“I don’t need the auditorium full tonight, it is full of God,” belted out the Rev. Apostle Elbert Mondaine, senior pastor of congregations in Portland, Ore., and St. Louis, Mo.

Hearing about the killings of five Amish girls and wounds to five others at their Nickel Mines school house, Mondaine said he felt the need to start a national church movement to stop school violence.

“I said, “Where does it stop?’ ” said the pastor, who recalled 1998 in his home state when a 15-year-old boy, Kip Kinkel, shot 20 high school students and killed his parents.

“I said to God, ‘Why is this happening?’ “

About two weeks ago, he called upon the 700 members of his churches, Celebration Tabernacle in Portland, where he lives, and Grace Center in St. Louis, as well as members of other churches across the country to join in the Saturday night “The 1,000 Angels Gathering” at Bright Side.

Mondaine was accompanied by seven clergy and musicians as well as 8-year-old Nahshon Jones, who performed a song that Mondaine wrote called “Father God.”

“Father God, take my hand, teach me what it is to live again,” the little boy sang in a sweet soprano in his dedication to the Amish girls and their families. Mondaine said churches across the country need to unite and “to stand and recognize our responsibility to once again take the education of our children under our wings and teach the principles of forgiveness, inclusion and social responsibility.”

In an interview after the service, Mondaine said society is filled with so much mania and anxiety that result in tragic and horrific incidents as what happened in Nickel Mines. “We are building mega-churches, we need to be building mega-clinics,” he said.

Mondaine who has been in the county a few days, said he met with Amish spokesman Herman Bontrager. Bontrager told him that the wish of the Amish community was for him to use his time here, not to draw attention to them, but to “turn this around” and put attention toward the needs of mainstream society “to prevent it from happening again.”

The Rev. Kevin Brown of Ray’s Temple Church of God and Christ, Lancaster, who served as the local liaison for Mondaine, and the Rev. Gerald Simmons pastor of Faith Tabernacle Church, Lancaster, both helped lead the Saturday night service.

Before the service, Brown said the tragedy in Nickel Mines shows society is at a “crucible” or is being tested. One indication of that is that someone like Roberts, who was described as being kind and mannerly, can fall under the radar; that no one could tell he was very disturbed. “We are detaching ourselves from one another at such a rapid rate, we can’t pick up on things,” Brown said.

“Nobody is open to what is going on with our sisters and brothers.”

Brown said he was touched that Saturday’s gathering included a mixture of white and African-American people “to say we certainly feel the pain of the Amish.”
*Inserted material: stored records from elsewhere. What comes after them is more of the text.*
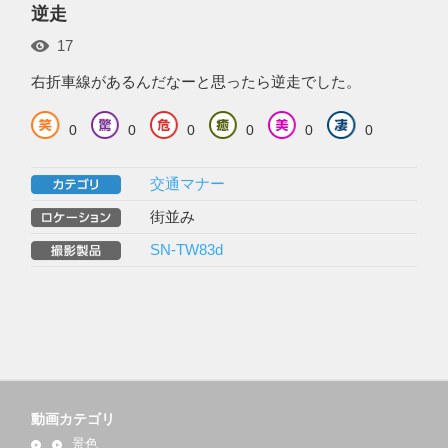
逆走
17
右折車線があるんだなーと思ったら逆走でした。
0
0
0
0
0
0
交通マナー
街並み
SN-TW83d
動画カテゴリ
景色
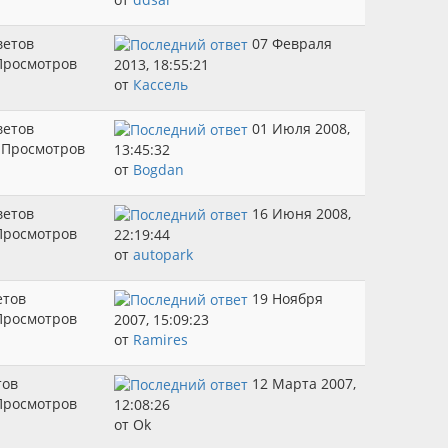
ветов
07 Февраля
Просмотров
2013, 18:55:21
от
Кассель
ветов
01 Июля 2008,
 Просмотров
13:45:32
от
Bogdan
ветов
16 Июня 2008,
Просмотров
22:19:44
от
autopark
етов
19 Ноября
Просмотров
2007, 15:09:23
от
Ramires
тов
12 Марта 2007,
Просмотров
12:08:26
от Ok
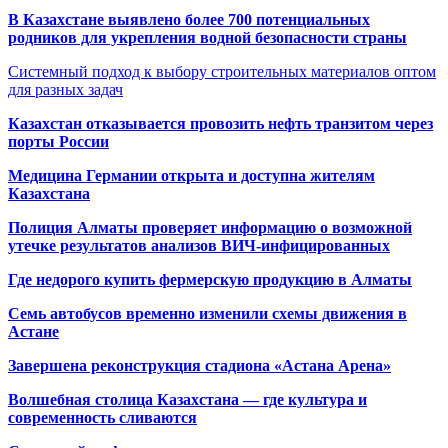
В Казахстане выявлено более 700 потенциальных
родников для укрепления водной безопасности страны
Системный подход к выбору строительных материалов оптом
для разных задач
Казахстан отказывается провозить нефть транзитом через
порты России
Медицина Германии открыта и доступна жителям
Казахстана
Полиция Алматы проверяет информацию о возможной
утечке результатов анализов ВИЧ-инфицированных
Где недорого купить фермерскую продукцию в Алматы
Семь автобусов временно изменили схемы движения в
Астане
Завершена реконструкция стадиона «Астана Арена»
Волшебная столица Казахстана — где культура и
современность сливаются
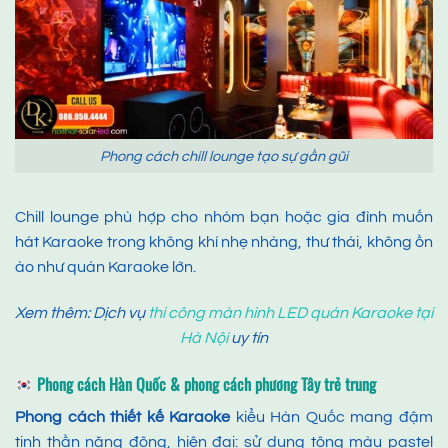
Phong cách chill lounge tạo sự gần gũi
Chill lounge phù hợp cho nhóm bạn hoặc gia đình muốn
hát Karaoke trong không khí nhẹ nhàng, thư thái, không ồn
ào như quán Karaoke lớn.
Xem thêm: Dịch vụ
thi công màn hình LED quán Karaoke tại
Hà Nội
uy tín
Phong cách Hàn Quốc & phong cách phương Tây trẻ trung
Phong cách thiết kế Karaoke
kiểu Hàn Quốc mang đậm
tinh thần năng động, hiện đại: sử dụng tông màu pastel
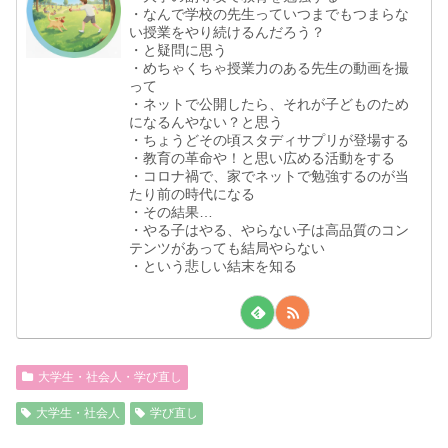
・なんで学校の先生っていつまでもつまらな
い授業をやり続けるんだろう？
・と疑問に思う
・めちゃくちゃ授業力のある先生の動画を撮
って
・ネットで公開したら、それが子どものため
になるんやない？と思う
・ちょうどその頃スタディサプリが登場する
・教育の革命や！と思い広める活動をする
・コロナ禍で、家でネットで勉強するのが当
たり前の時代になる
・その結果…
・やる子はやる、やらない子は高品質のコン
テンツがあっても結局やらない
・という悲しい結末を知る
大学生・社会人・学び直し
大学生・社会人
学び直し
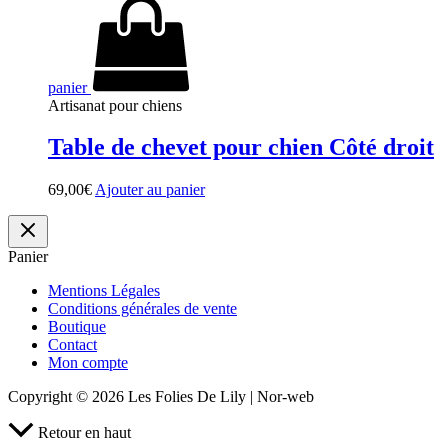
panier
Artisanat pour chiens
Table de chevet pour chien Côté droit
69,00
€
Ajouter au panier
Panier
Mentions Légales
Conditions générales de vente
Boutique
Contact
Mon compte
Copyright © 2026 Les Folies De Lily | Nor-web
Retour en haut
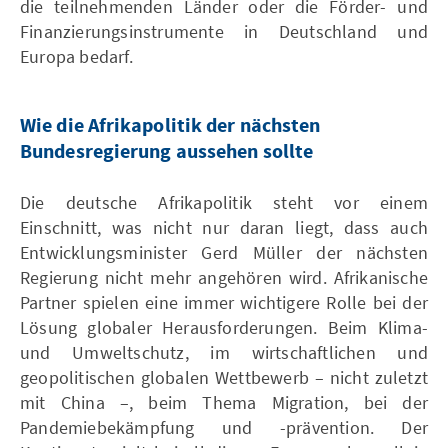
die teilnehmenden Länder oder d ie Förder- und
Finanzierungsinstrumente in Deutschland und
Europa bedarf.
Wie die Afrikapolitik der nächsten
Bundesregierung aussehen sollte
Die deutsche Afrikapolitik steht vor einem
Einschnitt, was nicht nur daran liegt, dass auch
Entwicklungsminister Gerd Müller der nächsten
Regierung nicht mehr angehören wird. Afrikanische
Partner spielen eine immer wichtigere Rolle bei der
Lösung globaler Herausforderungen. Beim Klima-
und Umweltschutz, im wirtschaftlichen und
geopolitischen globalen Wettbewerb – nicht zuletzt
mit China –, beim Thema Migration, bei der
Pandemiebekämpfung und -prävention. Der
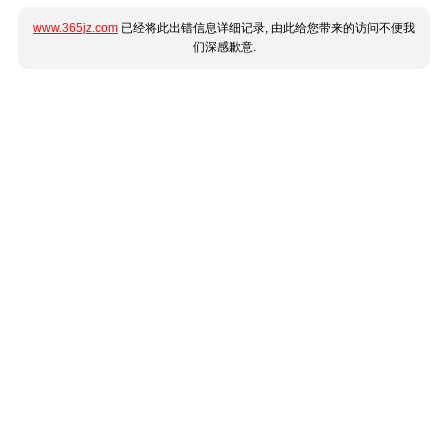
www.365jz.com
已经将此出错信息详细记录, 由此给您带来的访问不便我
们深感歉意.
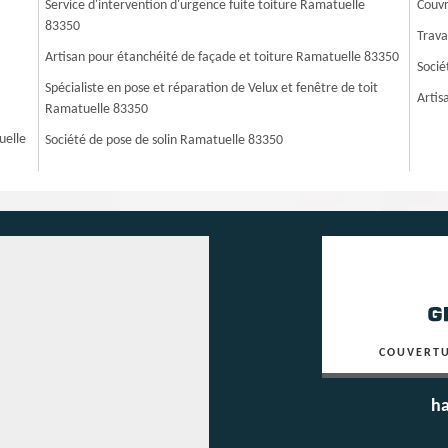
Service d'intervention d'urgence fuite toiture Ramatuelle
Couvr
83350
Trava
Artisan pour étanchéité de façade et toiture Ramatuelle 83350
Socié
Spécialiste en pose et réparation de Velux et fenêtre de toit
Artis
Ramatuelle 83350
uelle
Société de pose de solin Ramatuelle 83350
COUVERTU
ha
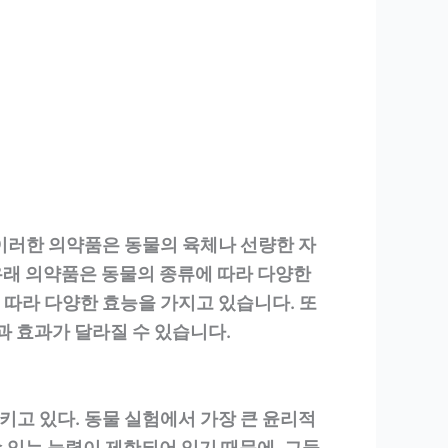
이러한 의약품은 동물의 육체나 선량한 자
 유래 의약품은 동물의 종류에 따라 다양한
에 따라 다양한 효능을 가지고 있습니다. 또
법과 효과가 달라질 수 있습니다.
고 있다. 동물 실험에서 가장 큰 윤리적
 있는 능력이 제한되어 있기 때문에, 그들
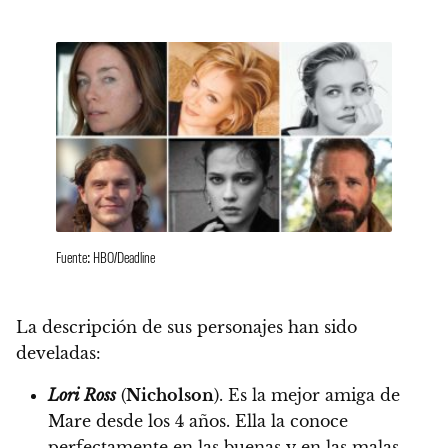
Fuente: HBO/Deadline
La descripción de sus personajes han sido
develadas:
Lori Ross
(
Nicholson
).
Es la mejor amiga de
Mare desde los 4 años. Ella la conoce
perfectamente en las buenas y en las malas.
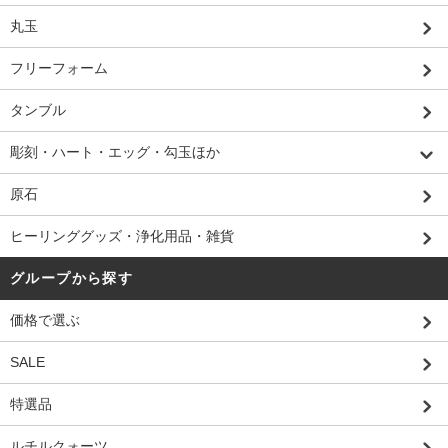
丸玉
フリーフォーム
タンブル
彫刻・ハート・エッグ・勾玉ほか
原石
ヒーリンググッズ・浄化用品・雑貨
グループから探す
価格で選ぶ
SALE
特選品
ルチルクォーツ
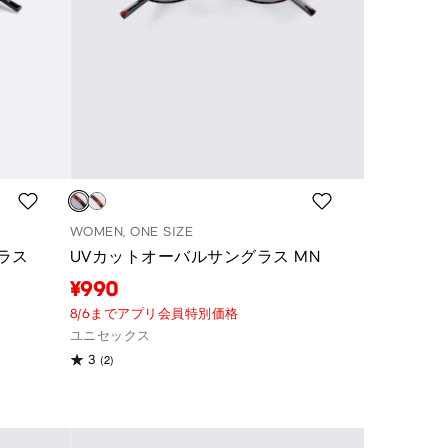
WOMEN, ONE SIZE
ラス
UVカットオーバルサングラス MN
¥990
8/6までアプリ会員特別価格
ユニセックス
(2)
3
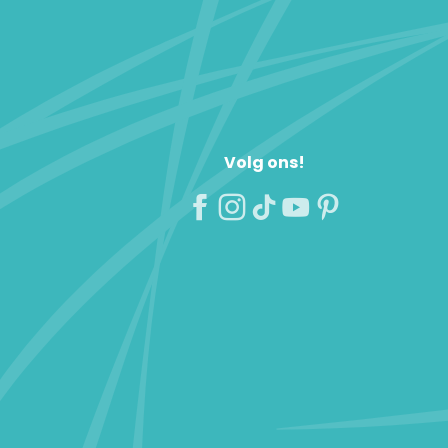
Volg ons!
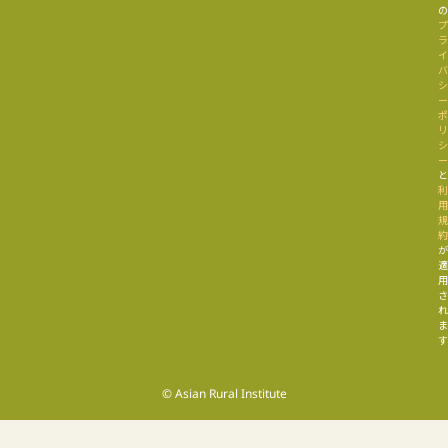
す
© Asian Rural Institute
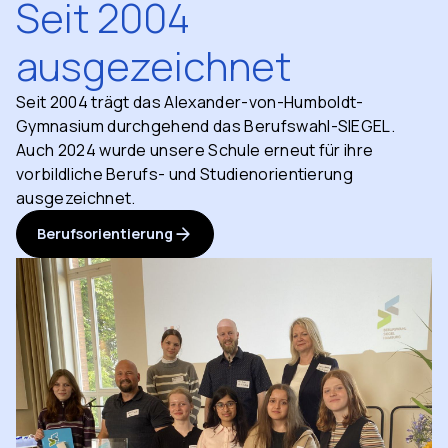
Seit 2004
ausgezeichnet
Seit 2004 trägt das Alexander-von-Humboldt-
Gymnasium durchgehend das Berufswahl-SIEGEL.
Auch 2024 wurde unsere Schule erneut für ihre
vorbildliche Berufs- und Studienorientierung
ausgezeichnet.
Berufsorientierung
One of his church members, Wanda Cannon, accompanied by friends Carmella Artis, Jannette Toney and Dominai Taylor – all African-American women from Lancaster city- said she believes that it was a lesson for all that the Amish were so quick to forgive. “The enemy did it for evil, but God turned it around for our good,” Cannon said.

Fran Catanzaro, Mount Joy, who is white and a member of Brown’s church, also attended the Saturday service. She said she believes a lot of society’s ills are a result of God being removed from schools and public places.

“God became hush-hush; that is so wrong, because we need him,” she said.

Mondaine said he hopes to someday return to Lancaster County, when all the media glare is off the Amish, to speak to Amish leaders and to form a unity with them to further the cause in stopping school violence.